Anebulo Pharmaceuticals, Inc. announced complete results from its randomized, double-blind, placebo-controlled Phase 2 clinical trial evaluating ANEB-001 as a potential treatment for ACI in healthy volunteers challenged with oral delta-9-tetrahydrocannabinol ("THC"). Part B of the study was an adaptive design that included six cohorts of up to 15 healthy adults to examine different doses of THC and ANEB-001, and the impact of delayed dosing of ANEB-001 or placebo. In total, Parts A and B of the Phase 2 study enrolled 134 healthy subjects.

Data from Part A of the study previously showed positive protective effects of a single oral dose of 50 or 100 mg ANEB-001 when co-administered with an oral challenge dose of 10.5 mg THC. In Part B of the study, subjects were challenged with substantially higher oral doses of THC (21, 30, or 40 mg) and treated with lower doses of ANEB-001 (10 or 30 mg) or a matching placebo. Delayed dosing of ANEB-001 was also examined by introducing a one-hour pause between the THC challenge and treatment with the ANEB-001 or placebo.

The final cohort of the study included the administration of a high-fat meal prior to the THC challenge. Based on the final data for Part B of the study, a single low oral dose of ANEB-001 (10 mg) administered 1 hour after a THC challenge rapidly and statistically significantly reversed key psychotropic effects of THC doses as high as 30 mg, including a reduction in the visual analog scale (VAS) for feeling high (p=<0.0001) and improvement in VAS alertness (p=0.0042) and reduced body sway (p=0.0196). In a pre-specified pooled analysis of data for the combined 21 mg or 30 mg THC dose levels, a single 10 mg of ANEB-001 administered one hour after THC achieved statistical significance on all primary outcomes, including a reduction in VAS feeling high (p=<0.0001), improvement in VAS alertness (p=0.0024), reduced body sway (p=0.0014), and reduction in heart rate (p=0.0125).

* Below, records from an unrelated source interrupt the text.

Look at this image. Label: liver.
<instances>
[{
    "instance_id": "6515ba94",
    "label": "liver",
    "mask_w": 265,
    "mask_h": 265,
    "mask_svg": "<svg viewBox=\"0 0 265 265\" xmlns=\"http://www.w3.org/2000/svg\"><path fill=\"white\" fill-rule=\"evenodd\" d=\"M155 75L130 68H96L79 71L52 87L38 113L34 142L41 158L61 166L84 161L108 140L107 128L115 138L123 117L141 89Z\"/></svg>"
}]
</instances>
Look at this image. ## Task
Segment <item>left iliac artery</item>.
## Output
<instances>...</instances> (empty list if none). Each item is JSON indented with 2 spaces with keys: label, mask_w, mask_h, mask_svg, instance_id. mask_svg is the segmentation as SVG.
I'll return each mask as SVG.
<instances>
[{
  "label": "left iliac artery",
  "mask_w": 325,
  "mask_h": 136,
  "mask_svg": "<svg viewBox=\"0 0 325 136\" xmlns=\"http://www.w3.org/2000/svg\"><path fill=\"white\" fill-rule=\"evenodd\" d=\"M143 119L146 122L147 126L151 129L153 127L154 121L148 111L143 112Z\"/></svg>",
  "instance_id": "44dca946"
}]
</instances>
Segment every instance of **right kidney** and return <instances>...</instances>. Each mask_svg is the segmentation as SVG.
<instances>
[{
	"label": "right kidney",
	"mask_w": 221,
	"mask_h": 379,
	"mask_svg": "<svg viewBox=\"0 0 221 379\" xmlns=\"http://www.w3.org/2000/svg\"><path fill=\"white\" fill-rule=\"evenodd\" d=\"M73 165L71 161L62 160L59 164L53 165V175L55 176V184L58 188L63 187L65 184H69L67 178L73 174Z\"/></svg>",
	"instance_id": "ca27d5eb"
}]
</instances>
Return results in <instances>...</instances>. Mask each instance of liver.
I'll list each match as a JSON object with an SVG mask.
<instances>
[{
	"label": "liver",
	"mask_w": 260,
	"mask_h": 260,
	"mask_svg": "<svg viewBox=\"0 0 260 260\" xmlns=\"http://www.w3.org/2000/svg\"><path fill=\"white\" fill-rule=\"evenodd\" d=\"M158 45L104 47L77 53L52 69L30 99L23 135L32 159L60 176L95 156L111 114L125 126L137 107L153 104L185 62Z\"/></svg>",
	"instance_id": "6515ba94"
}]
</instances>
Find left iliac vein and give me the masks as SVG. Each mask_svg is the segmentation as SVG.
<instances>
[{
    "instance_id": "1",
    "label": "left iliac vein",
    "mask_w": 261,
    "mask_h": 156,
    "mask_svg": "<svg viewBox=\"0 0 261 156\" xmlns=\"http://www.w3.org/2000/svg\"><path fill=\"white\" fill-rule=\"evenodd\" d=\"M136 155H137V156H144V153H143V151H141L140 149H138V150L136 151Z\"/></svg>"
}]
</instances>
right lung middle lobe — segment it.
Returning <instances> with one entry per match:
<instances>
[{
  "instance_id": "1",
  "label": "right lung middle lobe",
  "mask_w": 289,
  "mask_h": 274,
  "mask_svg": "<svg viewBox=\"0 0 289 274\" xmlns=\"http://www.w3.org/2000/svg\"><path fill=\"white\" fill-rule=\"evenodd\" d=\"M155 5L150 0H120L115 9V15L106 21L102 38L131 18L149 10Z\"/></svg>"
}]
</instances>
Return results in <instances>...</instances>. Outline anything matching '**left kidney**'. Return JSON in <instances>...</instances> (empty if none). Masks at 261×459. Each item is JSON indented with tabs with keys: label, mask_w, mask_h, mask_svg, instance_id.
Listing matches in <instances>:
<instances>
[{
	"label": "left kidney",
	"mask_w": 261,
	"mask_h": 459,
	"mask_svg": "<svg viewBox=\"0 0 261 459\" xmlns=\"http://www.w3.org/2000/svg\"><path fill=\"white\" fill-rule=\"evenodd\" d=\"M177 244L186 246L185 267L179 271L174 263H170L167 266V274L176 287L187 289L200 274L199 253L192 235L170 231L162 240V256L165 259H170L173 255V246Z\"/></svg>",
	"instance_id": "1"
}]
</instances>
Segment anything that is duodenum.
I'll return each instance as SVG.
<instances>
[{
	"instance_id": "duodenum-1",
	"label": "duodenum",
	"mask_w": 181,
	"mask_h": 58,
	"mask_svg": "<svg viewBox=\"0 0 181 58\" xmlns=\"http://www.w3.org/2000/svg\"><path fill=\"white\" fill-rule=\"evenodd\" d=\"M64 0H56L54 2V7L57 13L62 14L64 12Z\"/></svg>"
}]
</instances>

ANEB-001 also reduced the time required for the THC effects to normalize back to baseline. The Phase 2 study was conducted in the Netherlands by the CHDR. A total of 134 healthy subjects were enrolled. All subjects received oral THC challenge doses.

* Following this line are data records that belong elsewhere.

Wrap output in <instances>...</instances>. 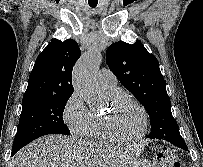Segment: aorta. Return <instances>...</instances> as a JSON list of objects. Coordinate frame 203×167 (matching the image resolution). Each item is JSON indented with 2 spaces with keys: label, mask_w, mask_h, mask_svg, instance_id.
<instances>
[{
  "label": "aorta",
  "mask_w": 203,
  "mask_h": 167,
  "mask_svg": "<svg viewBox=\"0 0 203 167\" xmlns=\"http://www.w3.org/2000/svg\"><path fill=\"white\" fill-rule=\"evenodd\" d=\"M100 62V52L96 49H91L79 59L74 67V90L89 104L96 102L99 96L95 74Z\"/></svg>",
  "instance_id": "762f6f07"
}]
</instances>
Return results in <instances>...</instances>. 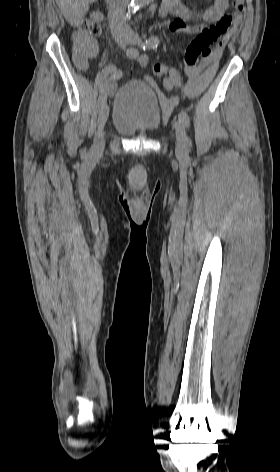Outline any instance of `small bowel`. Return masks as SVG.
Wrapping results in <instances>:
<instances>
[{
	"mask_svg": "<svg viewBox=\"0 0 280 472\" xmlns=\"http://www.w3.org/2000/svg\"><path fill=\"white\" fill-rule=\"evenodd\" d=\"M162 7L168 14L175 16V19L170 23L169 27L173 33L182 35L185 33L196 34L200 33L208 24L217 22L226 12L229 7V0H214V3L207 8L201 15V24L193 23V13L180 0H163ZM237 32V28L233 27L221 40L212 53L205 58H202L199 63L194 66H185V73L188 76V82L182 88L181 92L187 98L193 99L198 97L212 82L218 70L219 60L221 58L225 44ZM98 53L97 41L77 31L73 35V57H82L86 65L82 69H86L89 60L96 57ZM136 63L140 68L146 67L148 57L146 55H138ZM121 73L116 71L111 75L107 85V92L114 93L118 87V81ZM144 79L151 84L157 92L161 108L165 117H169L173 109L178 105L179 99L176 96H169L162 92L155 81L150 76H145ZM164 87L166 90H173L174 87L169 77L164 79Z\"/></svg>",
	"mask_w": 280,
	"mask_h": 472,
	"instance_id": "small-bowel-1",
	"label": "small bowel"
}]
</instances>
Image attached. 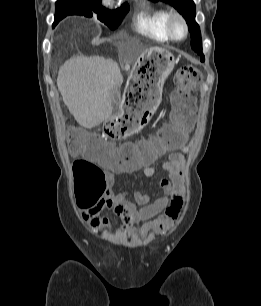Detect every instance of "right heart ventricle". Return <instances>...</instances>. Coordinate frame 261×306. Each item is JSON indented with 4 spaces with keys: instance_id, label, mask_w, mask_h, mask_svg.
Masks as SVG:
<instances>
[{
    "instance_id": "obj_1",
    "label": "right heart ventricle",
    "mask_w": 261,
    "mask_h": 306,
    "mask_svg": "<svg viewBox=\"0 0 261 306\" xmlns=\"http://www.w3.org/2000/svg\"><path fill=\"white\" fill-rule=\"evenodd\" d=\"M168 16L169 12L165 9H143L136 16V29L157 41H169L171 37L167 30Z\"/></svg>"
}]
</instances>
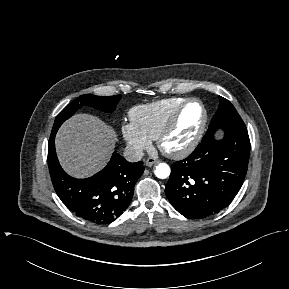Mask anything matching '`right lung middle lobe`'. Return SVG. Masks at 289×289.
Here are the masks:
<instances>
[{"label":"right lung middle lobe","mask_w":289,"mask_h":289,"mask_svg":"<svg viewBox=\"0 0 289 289\" xmlns=\"http://www.w3.org/2000/svg\"><path fill=\"white\" fill-rule=\"evenodd\" d=\"M121 99V95L100 97L94 95H82L68 104L55 118L52 132H57L61 124L71 117L79 108L87 105L103 112L112 113Z\"/></svg>","instance_id":"dd1d6c3e"}]
</instances>
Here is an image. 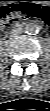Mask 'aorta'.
<instances>
[{
    "instance_id": "obj_1",
    "label": "aorta",
    "mask_w": 50,
    "mask_h": 111,
    "mask_svg": "<svg viewBox=\"0 0 50 111\" xmlns=\"http://www.w3.org/2000/svg\"><path fill=\"white\" fill-rule=\"evenodd\" d=\"M25 32L31 35L37 34L39 32V26L36 23L29 22L25 26Z\"/></svg>"
}]
</instances>
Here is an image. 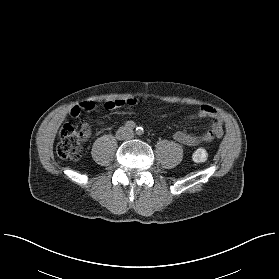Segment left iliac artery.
<instances>
[{"label":"left iliac artery","mask_w":279,"mask_h":279,"mask_svg":"<svg viewBox=\"0 0 279 279\" xmlns=\"http://www.w3.org/2000/svg\"><path fill=\"white\" fill-rule=\"evenodd\" d=\"M136 133L138 135H141L143 133V128H141V127L136 128Z\"/></svg>","instance_id":"1"}]
</instances>
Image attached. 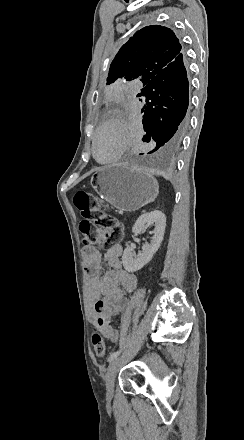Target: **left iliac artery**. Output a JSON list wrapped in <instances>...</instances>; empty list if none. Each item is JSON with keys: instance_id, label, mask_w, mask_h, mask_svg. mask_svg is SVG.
<instances>
[{"instance_id": "left-iliac-artery-1", "label": "left iliac artery", "mask_w": 244, "mask_h": 440, "mask_svg": "<svg viewBox=\"0 0 244 440\" xmlns=\"http://www.w3.org/2000/svg\"><path fill=\"white\" fill-rule=\"evenodd\" d=\"M120 351H114L113 353H111V355L108 358V361H112L113 359H115L116 357H118L120 355Z\"/></svg>"}]
</instances>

In total, 91 subjects received single oral doses of ANEB-001. Pharmacodynamic outcomes were assessed by mixed-effect model repeated measures (MMRM) analysis of covariance (ANCOVA) through 8 hours post-ANEB-001 dosing. Safety was assessed by continuous observation through 24 hours and followed up at 7 to 14 days after treatment.

ANEB-001 was well tolerated in this study and there were no serious adverse events. At the 30 mg THC dose, prior to dosing ANEB-001 or placebo, subjects developed mild to moderate THC-related symptoms including moderate euphoria, nausea, and/or vomiting, and mild bradyphrenia, dizziness, paresthesia, and/or feeling emotional. After delayed dosing of 10 mg ANEB-001 or placebo following a 21 mg or 30 mg THC challenge dose, the adverse events considered possibly or probably related to ANEB-001 were mild except for one case of moderate nausea/vomiting at THC doses of 21 mg and 30 mg; the incidence of dizziness and euphoria was greater in the placebo treated subjects.

Administration of a high-fat meal delayed the absorption of THC resulting in blunted effects of a 30 mg THC dose on many of the outcomes. However, delayed dosing of 10 mg ANB-001 still significantly reduced VAS feeling high in fed subjects (p=0.0030).